Elgin Chetsanga
Over the last two decades there has been serious attention given to the role of chief risk officers (CROs) and their contribution in vital decision-making processes.
Different organisations use various titles for the CRO role depending on market norms, industry norms and own preference.
Despite the differences in titles, chief risk officers have become more valuable to boards and CEOs than they have ever been.
The CRO is now a critical player in the decision-making matrix and he/she should be consulted extensively beforehand.
The history of CRO role starts off in a very captivating way. It is reported that in 1993, James Lam became the first worldwide CRO at GE Capital.
James Lam would later be credited with introducing the Enterprise Risk Management Model. While in the early days of his role, Lam managed credit risks, market risk, risk transfer and hedge risk, the role of CROs would later expand to encapsulate more responsibilities.
From its humble beginnings in the 90s the CRO role became more common after the publishing of the Basel Accord, the Sarbanes–Oxley Act and the Turnbull Report.
Released in 2002, Sarbanes–Oxley Act positively influenced the demand for the CRO role.
Later in 2008, the financial crisis would also bring the role of the CRO into focus.
Numerous companies fell into bankruptcy and this took a toll on many economies.
Realising the avoidable nature of some of the mistakes made in the run up to the financial crisis, more and more companies would create CRO posts.
Broadly defined, the CRO is the organisation’s senior executive charged with looking after the efficient and effective governance of risks (the downside).
The CROs is now also a key player in looking after the upside associated with various risks. The CRO executes his mandate though identifying, evaluating, managing and reporting, risks while working with other senior level executives.

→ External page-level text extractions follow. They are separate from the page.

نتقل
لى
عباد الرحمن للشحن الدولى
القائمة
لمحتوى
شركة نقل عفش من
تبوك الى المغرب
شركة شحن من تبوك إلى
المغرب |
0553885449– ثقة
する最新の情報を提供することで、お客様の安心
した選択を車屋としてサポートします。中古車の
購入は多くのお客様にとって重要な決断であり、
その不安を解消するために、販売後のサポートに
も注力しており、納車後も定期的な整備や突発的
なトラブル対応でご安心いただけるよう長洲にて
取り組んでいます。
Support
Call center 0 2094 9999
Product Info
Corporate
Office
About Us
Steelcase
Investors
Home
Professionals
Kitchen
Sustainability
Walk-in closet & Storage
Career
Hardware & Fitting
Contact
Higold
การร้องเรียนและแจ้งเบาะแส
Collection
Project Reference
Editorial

Typically, CROs report to the board while operationally reporting to the CEO. Other reporting structures also exist depending on industry norms or other considerations.
However, it is critical that the CRO have at least direct access to the board to allow them to have independence from management. Independence is a critical aspect of the CROs ability to execute their mandate with a “clear eye” on issues.

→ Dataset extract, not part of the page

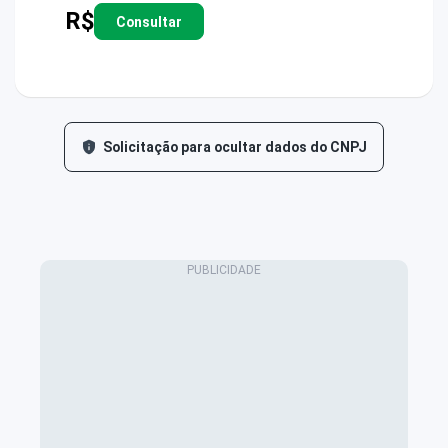
R$
Consultar
Solicitação para ocultar dados do CNPJ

Fast forward to today, the CRO is now one of the most important positions in senior management.
The superpower of any CRO, lies in the ability to view risk in the context of the whole company. This integrated view of risk known as Enterprise Risk Management (ERM) has become an internationally recognised approach to manage risks across any organisation.
This ERM approach has obvious benefits as opposed to other silo-based approaches. The ERM approach thus gives the CRO a vantage view of the organisation, which many other executives might not have given the nature of their roles.
Over years, the way risk is viewed by CROs has also changed. In the earlier days, there was an emphasis on the traditional risk types that are ordinarily prescribed by the regulator.
The contemporary CRO is now taking a more forward-looking approach to managing risks. This is usually done through interrogating emerging risks.
Emerging risks are those whose impact and mitigations are not yet fully known but will need the corporation to start preparing for. Common emerging risks which are on most CROs minds include the ever-changing geo-political risks, cyber risks and technology risks.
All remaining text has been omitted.